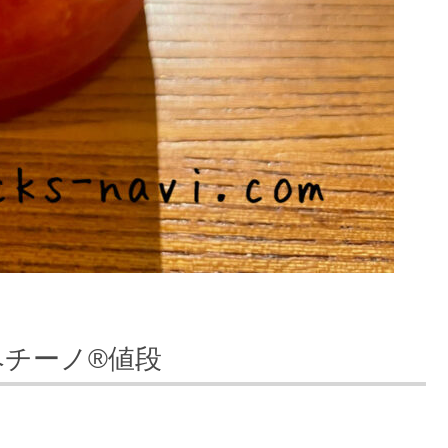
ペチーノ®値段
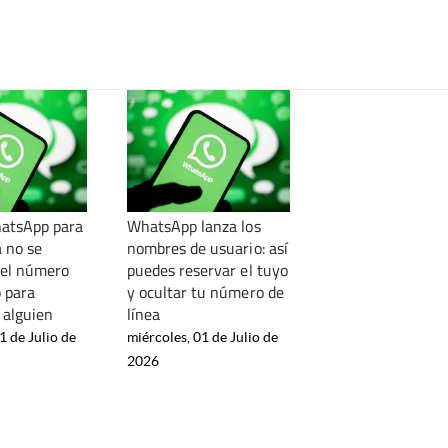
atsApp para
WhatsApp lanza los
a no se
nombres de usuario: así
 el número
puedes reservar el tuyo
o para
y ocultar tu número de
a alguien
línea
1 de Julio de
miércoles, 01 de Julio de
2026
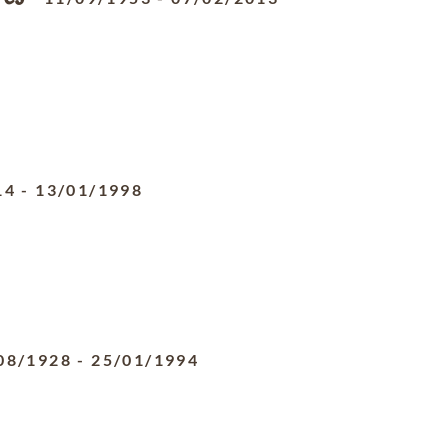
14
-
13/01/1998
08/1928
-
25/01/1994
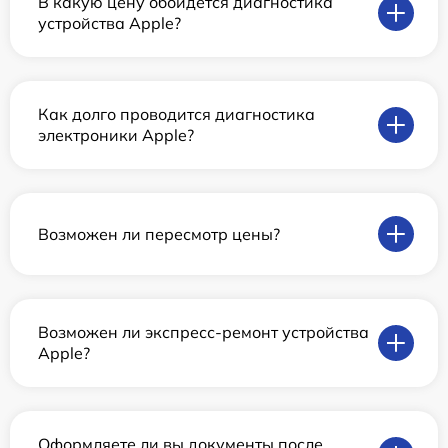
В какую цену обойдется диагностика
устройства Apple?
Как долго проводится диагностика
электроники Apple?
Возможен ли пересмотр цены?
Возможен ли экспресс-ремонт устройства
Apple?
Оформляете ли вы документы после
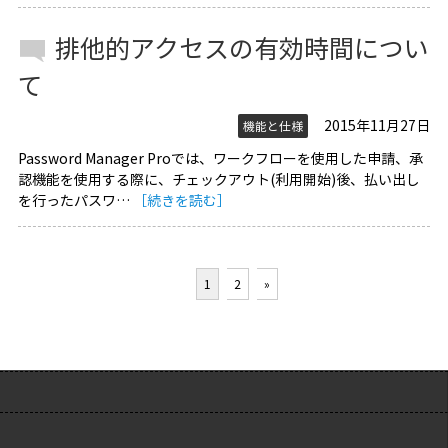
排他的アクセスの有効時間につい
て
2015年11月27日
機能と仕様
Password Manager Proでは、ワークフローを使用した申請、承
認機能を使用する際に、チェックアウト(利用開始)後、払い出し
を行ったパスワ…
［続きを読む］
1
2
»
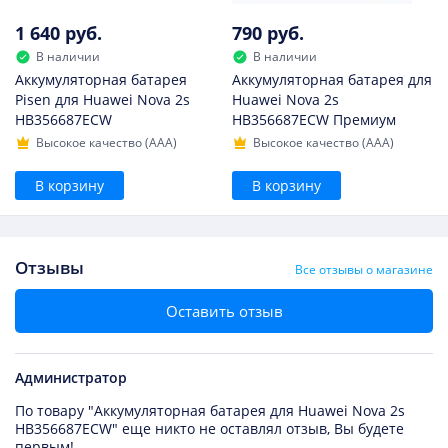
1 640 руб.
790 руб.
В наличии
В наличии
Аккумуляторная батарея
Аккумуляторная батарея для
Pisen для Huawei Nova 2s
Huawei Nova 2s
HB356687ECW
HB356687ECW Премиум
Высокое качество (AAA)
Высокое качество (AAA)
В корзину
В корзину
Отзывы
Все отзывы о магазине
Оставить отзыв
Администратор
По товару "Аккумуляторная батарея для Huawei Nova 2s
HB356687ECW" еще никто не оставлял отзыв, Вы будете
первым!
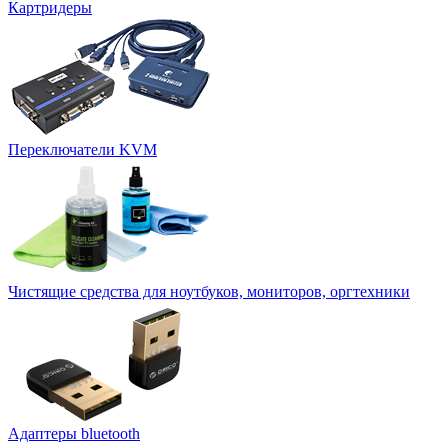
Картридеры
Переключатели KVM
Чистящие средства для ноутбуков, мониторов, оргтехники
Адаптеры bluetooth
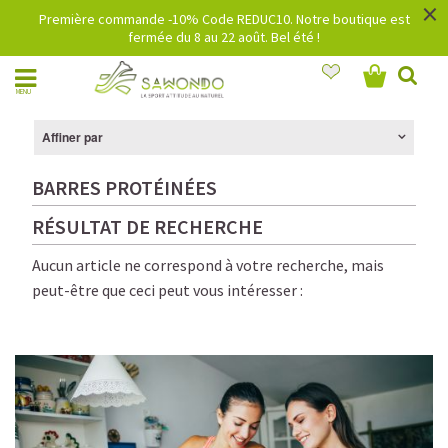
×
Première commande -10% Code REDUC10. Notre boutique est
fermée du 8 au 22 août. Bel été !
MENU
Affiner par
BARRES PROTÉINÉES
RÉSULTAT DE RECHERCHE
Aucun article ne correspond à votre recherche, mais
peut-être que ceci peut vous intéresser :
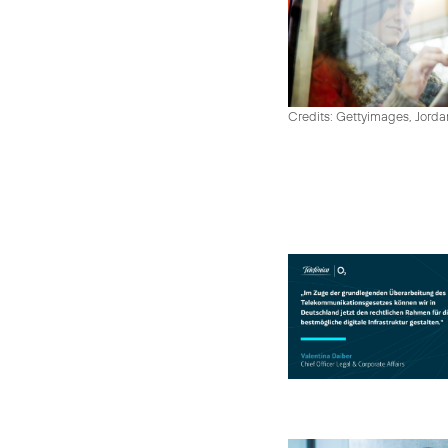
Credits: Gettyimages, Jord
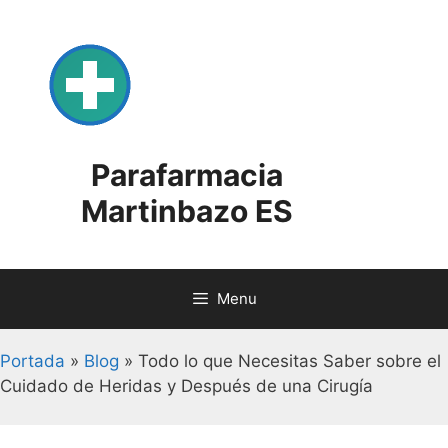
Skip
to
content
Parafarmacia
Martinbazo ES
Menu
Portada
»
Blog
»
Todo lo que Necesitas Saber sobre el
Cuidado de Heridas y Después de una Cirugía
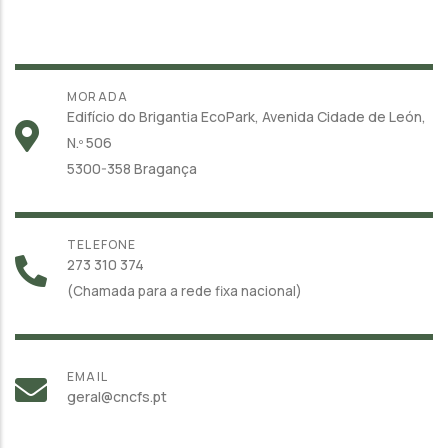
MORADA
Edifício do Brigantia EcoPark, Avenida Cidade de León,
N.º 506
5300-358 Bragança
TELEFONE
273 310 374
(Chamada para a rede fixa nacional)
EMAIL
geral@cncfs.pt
——————
▶ **TASK GOAL**:
Omit the pictures and return exactly the lines from the line containing "устройства Apple?" through the final line of the material above, both ends included.

▶ **WORKED SOLUTION**:
устройства Apple?
Как долго проводится диагностика
электроники Apple?
Возможен ли пересмотр цены?
Возможен ли экспресс-ремонт устройства
Apple?
Оформляете ли вы документы после
排他的アクセスの有効時間につい
て
2015年11月27日
機能と仕様
Password Manager Proでは、ワークフローを使用した申請、承
認機能を使用する際に、チェックアウト(利用開始)後、払い出し
を行ったパスワ…
［続きを読む］
1
2
»
1 640 руб.
790 руб.
В наличии
В наличии
Аккумуляторная батарея
Аккумуляторная батарея для
Pisen для Huawei Nova 2s
Huawei Nova 2s
HB356687ECW
HB356687ECW Премиум
Высокое качество (AAA)
Высокое качество (AAA)
В корзину
В корзину
Отзывы
Все отзывы о магазине
Оставить отзыв
Администратор
По товару "Аккумуляторная батарея для Huawei Nova 2s
HB356687ECW" еще никто не оставлял отзыв, Вы будете
первым!
Картридеры
Переключатели KVM
Чистящие средства для ноутбуков, мониторов, оргтехники
Адаптеры bluetooth
×
Première commande -10% Code REDUC10. Notre boutique est
fermée du 8 au 22 août. Bel été !
MENU
Affiner par
BARRES PROTÉINÉES
RÉSULTAT DE RECHERCHE
Aucun article ne correspond à votre recherche, mais
peut-être que ceci peut vous intéresser :
Credits: Gettyimages, Jord
Skip
to
content
Parafarmacia
Martinbazo ES
Menu
Portada
»
Blog
»
Todo lo que Necesitas Saber sobre el
Cuidado de Heridas y Después de una Cirugía
MORADA
Edifício do Brigantia EcoPark, Avenida Cidade de León,
N.º 506
5300-358 Bragança
TELEFONE
273 310 374
(Chamada para a rede fixa nacional)
EMAIL
geral@cncfs.pt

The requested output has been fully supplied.